--- Exercise ---
Which of the lines below contain the string "prijave"? Pull each one out of the data.

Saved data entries
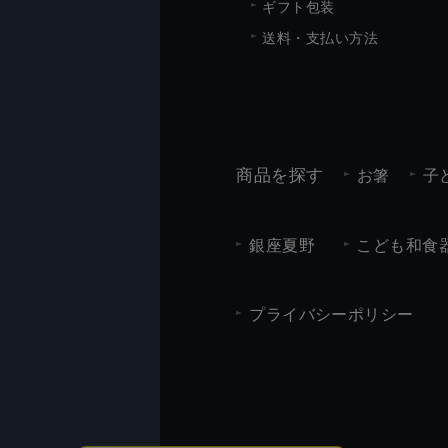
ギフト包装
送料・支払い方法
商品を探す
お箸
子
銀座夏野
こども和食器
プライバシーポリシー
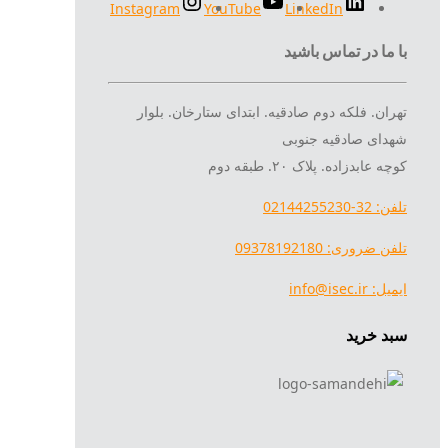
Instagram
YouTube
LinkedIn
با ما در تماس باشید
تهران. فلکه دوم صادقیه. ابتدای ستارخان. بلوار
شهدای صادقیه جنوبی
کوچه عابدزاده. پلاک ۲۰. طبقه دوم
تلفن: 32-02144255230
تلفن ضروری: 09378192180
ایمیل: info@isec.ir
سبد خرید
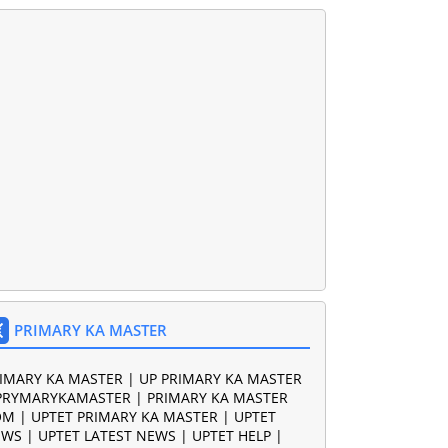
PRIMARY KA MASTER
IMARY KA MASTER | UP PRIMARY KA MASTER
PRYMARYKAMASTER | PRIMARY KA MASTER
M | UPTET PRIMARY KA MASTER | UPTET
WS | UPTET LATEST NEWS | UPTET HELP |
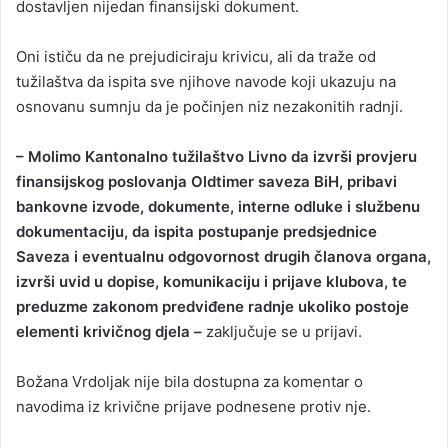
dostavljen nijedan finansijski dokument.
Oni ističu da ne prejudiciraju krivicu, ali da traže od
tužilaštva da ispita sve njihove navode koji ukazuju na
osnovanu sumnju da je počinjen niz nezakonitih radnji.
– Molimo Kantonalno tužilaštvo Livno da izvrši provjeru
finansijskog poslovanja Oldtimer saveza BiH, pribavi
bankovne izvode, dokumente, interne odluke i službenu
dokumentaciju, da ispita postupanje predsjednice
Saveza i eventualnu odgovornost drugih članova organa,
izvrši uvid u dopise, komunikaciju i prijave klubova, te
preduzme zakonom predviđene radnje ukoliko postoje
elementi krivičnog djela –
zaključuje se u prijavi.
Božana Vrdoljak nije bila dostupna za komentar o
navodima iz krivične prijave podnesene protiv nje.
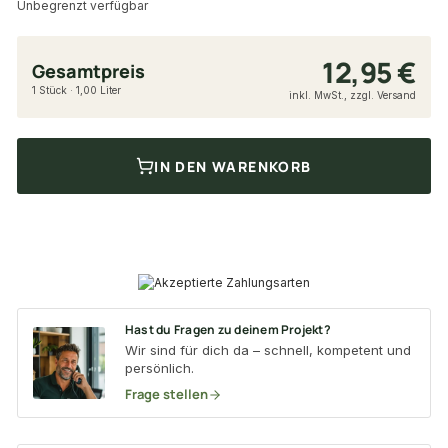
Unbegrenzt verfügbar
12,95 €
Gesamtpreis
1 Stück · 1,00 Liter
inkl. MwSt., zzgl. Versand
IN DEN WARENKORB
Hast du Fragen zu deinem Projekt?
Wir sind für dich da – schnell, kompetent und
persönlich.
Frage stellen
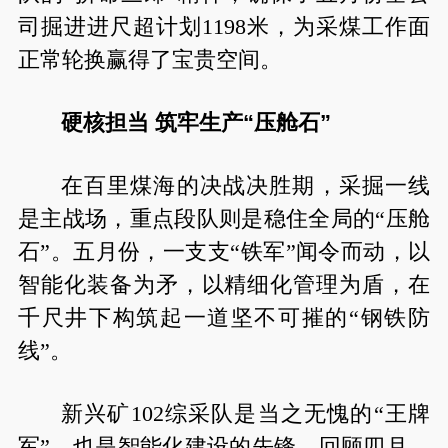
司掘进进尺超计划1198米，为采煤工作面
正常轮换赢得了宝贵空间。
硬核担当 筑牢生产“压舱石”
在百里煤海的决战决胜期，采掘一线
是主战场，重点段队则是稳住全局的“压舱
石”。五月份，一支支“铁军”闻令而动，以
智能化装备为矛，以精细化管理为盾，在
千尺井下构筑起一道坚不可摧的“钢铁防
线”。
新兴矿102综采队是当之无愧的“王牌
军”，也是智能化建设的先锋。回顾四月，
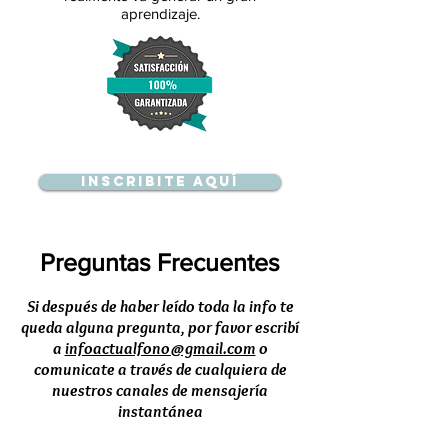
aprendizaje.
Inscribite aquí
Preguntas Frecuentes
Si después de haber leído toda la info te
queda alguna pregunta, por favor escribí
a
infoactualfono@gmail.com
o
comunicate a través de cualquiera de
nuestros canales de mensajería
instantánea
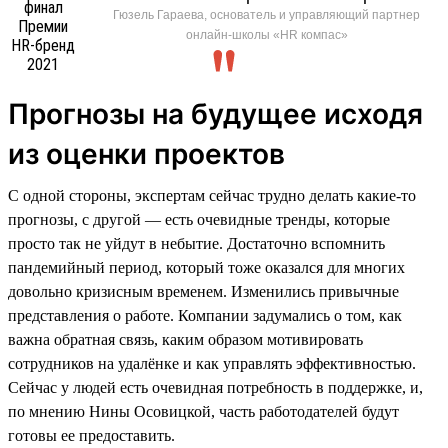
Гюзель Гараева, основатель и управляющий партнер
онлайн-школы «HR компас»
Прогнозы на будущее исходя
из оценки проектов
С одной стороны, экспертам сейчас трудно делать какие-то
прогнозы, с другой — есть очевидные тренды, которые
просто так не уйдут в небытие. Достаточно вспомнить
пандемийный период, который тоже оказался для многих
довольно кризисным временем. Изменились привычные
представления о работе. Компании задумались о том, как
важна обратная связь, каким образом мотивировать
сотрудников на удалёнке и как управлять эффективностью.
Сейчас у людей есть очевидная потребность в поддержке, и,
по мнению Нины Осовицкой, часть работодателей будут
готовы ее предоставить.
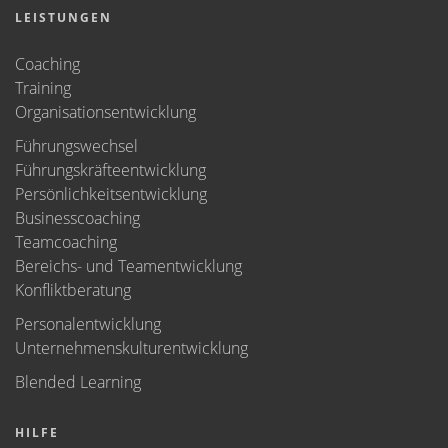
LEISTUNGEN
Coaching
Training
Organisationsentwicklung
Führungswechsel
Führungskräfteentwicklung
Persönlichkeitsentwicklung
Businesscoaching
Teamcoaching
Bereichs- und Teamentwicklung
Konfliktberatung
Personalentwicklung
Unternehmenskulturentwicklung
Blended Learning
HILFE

--- Task solution ---
izvrši uvid u dopise, komunikaciju i prijave klubova, te
navodima iz krivične prijave podnesene protiv nje.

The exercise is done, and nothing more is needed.